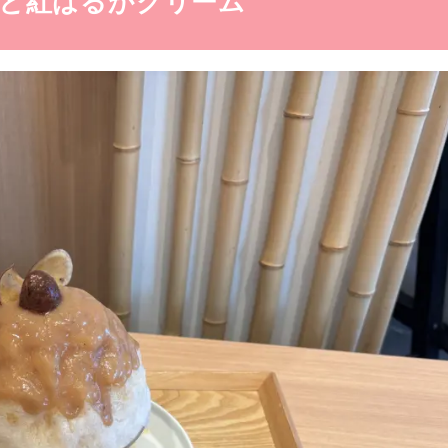
和栗と紅はるかクリーム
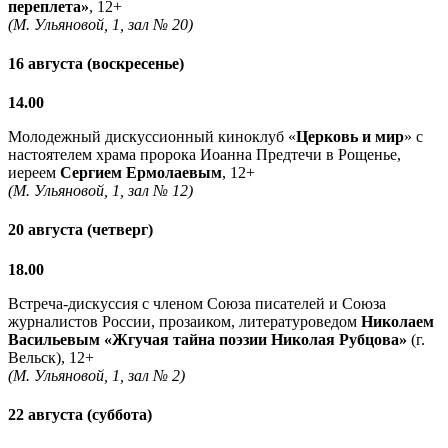
переплета»
, 12+
(М. Ульяновой, 1, зал № 20)
16 августа (воскресенье)
14.00
Молодежный дискуссионный киноклуб «
Церковь и мир
» с
настоятелем храма пророка Иоанна Предтечи в Рощенье,
иереем
Сергием Ермолаевым
, 12+
(М. Ульяновой, 1, зал № 12)
20 августа (четверг)
18.00
Встреча-дискуссия с членом Союза писателей и Союза
журналистов России, прозаиком, литературоведом
Николаем
Васильевым
«Жгучая тайна поэзии Николая Рубцова»
(г.
Вельск), 12+
(М. Ульяновой, 1, зал № 2)
22 августа (суббота)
● ● ●
Look through the entries and find each line that has the string "августа". Copy those lines.

> _EXERCISE RESPONSE_
16 августа (воскресенье)
20 августа (четверг)
22 августа (суббота)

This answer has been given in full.